California is the fourth-largest producer of oil in the country, behind Texas, North Dakota and Alaska. Its 51,394 oil wells and 1,567 gas wells produced "approximately 200 million barrels of oil and 225 billion cubic feet of gas" in 2010, according to the complaint.
Another 2,300 new wells were drilled in 2011, the complaint states.
The Western States Petroleum Association reported that 628 of the state's oil and gas wells were fracked in 2011. But the Center for Biological Diversity says there is no way to know how many wells in the state are being fracked because DOGGR does not require well operators to say when they use fracking.
It claims that DOGGR's failure to monitor fracking is worrisome given the "significant environmental and human health hazards" associated with it.
Fracking has set off lawsuits and legislative battles all over the country. It has been prohibited in some enormous watersheds by cities and water districts that fear contamination of drinking water, and oil companies have gone to court to fight cities' and water districts' power to prohibit it.
A supine Legislature in Pennsylvania made it illegal in that state to state publicly what chemicals are injected into the soil in fracking, claiming it was a "trade secret." A physician took Pennsylvania to court for that, on constitutional grounds, claiming there is no secret at all to the process, but that the state was trying to muzzle him from talking about patients who have been hurt by contaminated water.

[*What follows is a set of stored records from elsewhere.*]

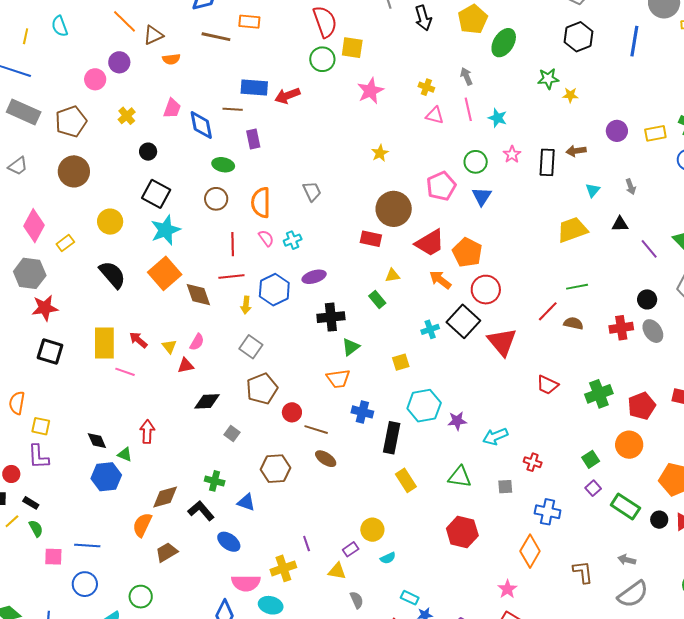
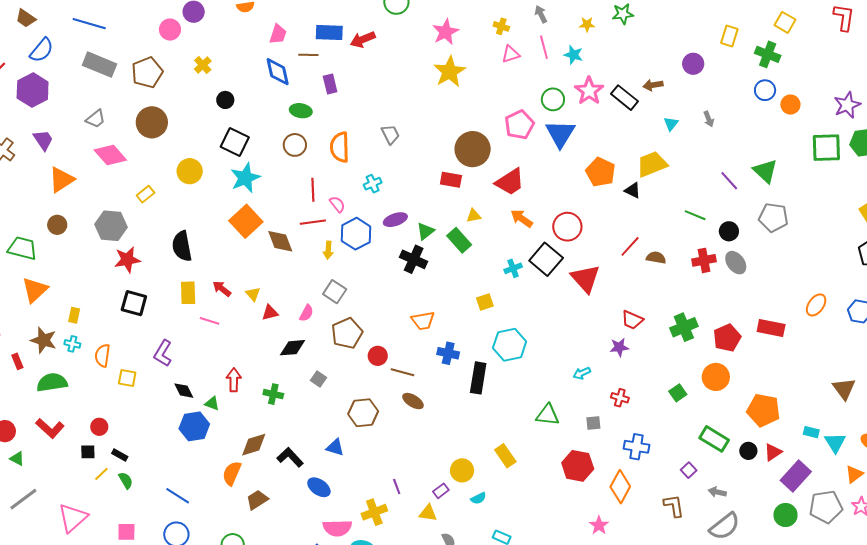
yellow star: (570, 95) -> (587, 24), moved
pink trapezoid: (172, 108) -> (278, 34), moved
pink triangle: (435, 115) -> (511, 54), turned -30
yellow rectangle: (655, 133) -> (729, 36), moved, turned -60
yellow star: (380, 153) -> (450, 72), moved, size x1.8
pink star: (512, 154) -> (589, 91), size x1.6
black rectangle: (547, 162) -> (625, 98), turned -52
blue triangle: (482, 196) -> (560, 134), size x1.5
black triangle: (620, 224) -> (633, 190), moved, turned 30
pink diamond: (34, 226) -> (110, 155), moved, turned -68
pink semicircle: (266, 238) -> (337, 204), moved
orange pentagon: (467, 252) -> (600, 172), moved
black semicircle: (112, 275) -> (182, 246), moved, turned -148
green line: (577, 287) -> (695, 215), moved, turned 35
green rectangle: (377, 299) -> (459, 240), size x1.4
black cross: (331, 317) -> (414, 259), turned 32
pink semicircle: (197, 342) -> (306, 313), moved
yellow rectangle: (104, 343) -> (188, 293), size x0.7
green triangle: (351, 347) -> (425, 231), moved
purple star: (457, 421) -> (619, 347), moved
cyan arrow: (495, 436) -> (582, 373), size x0.7
purple L-shape: (38, 457) -> (163, 353), moved, turned 36
yellow rectangle: (406, 480) -> (505, 456), moved
green cross: (215, 481) -> (273, 394), moved
purple square: (593, 488) -> (689, 470), moved
red hexagon: (462, 532) -> (578, 466), moved
blue line: (87, 545) -> (178, 496), turned 30
pink square: (53, 557) -> (126, 532), moved

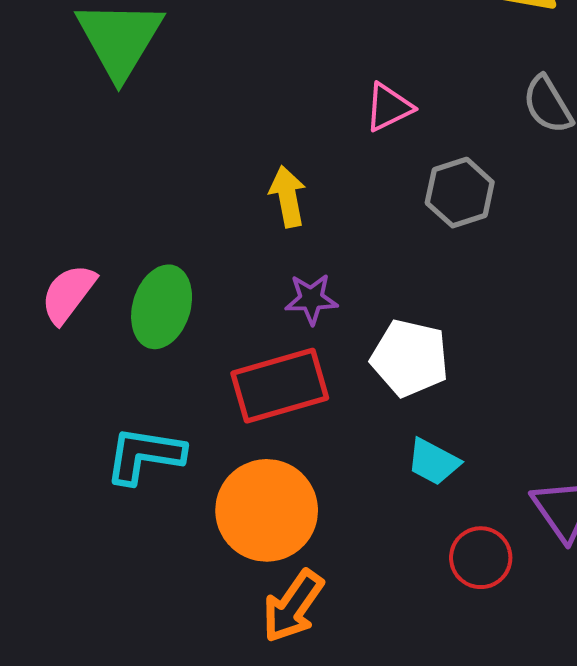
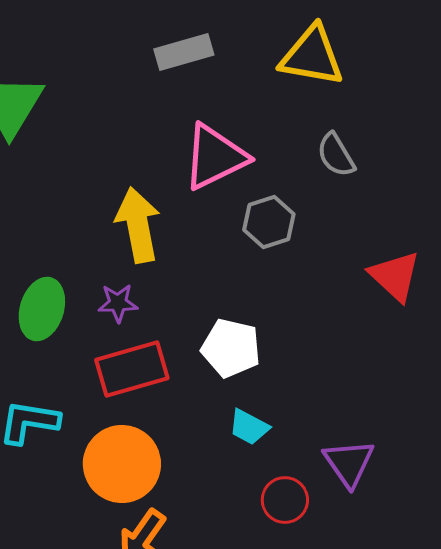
pink triangle: (389, 107) -> (215, 157), size x1.8
yellow arrow: (288, 196) -> (138, 225), size x1.6
purple star: (311, 299) -> (118, 303), moved

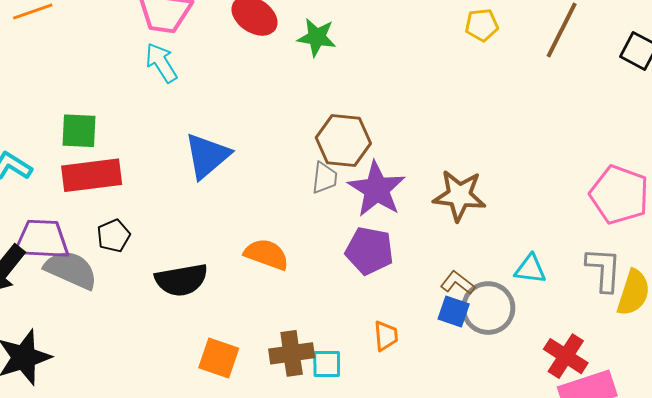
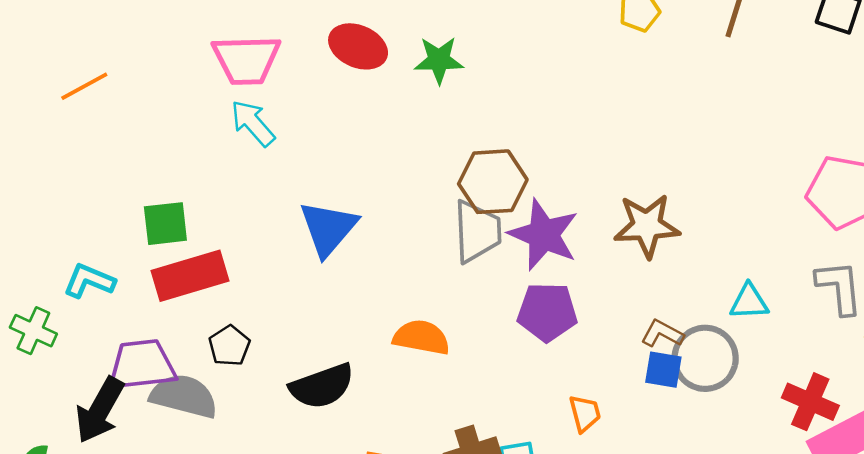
gray trapezoid: (325, 178) -> (477, 231), size x1.6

The Center for Biological Diversity says in its complaint: "Hydraulic fracturing is the injection into newly drilled or existing wells of water, toxic chemicals, and sand or other materials that hold fissures open ('proppants') at pressures high enough to break and fracture tight shale formations, allowing the oil or gas within them to flow into the wells. Recent technical developments and improvements in hydraulic fracturing and horizontal drilling have made these activities economical, and oil and gas production from fracking has spiked dramatically in the United States in the last few years."
The environmental group claims that the economic advantages of fracking are not worth the risks it poses to people and the environment.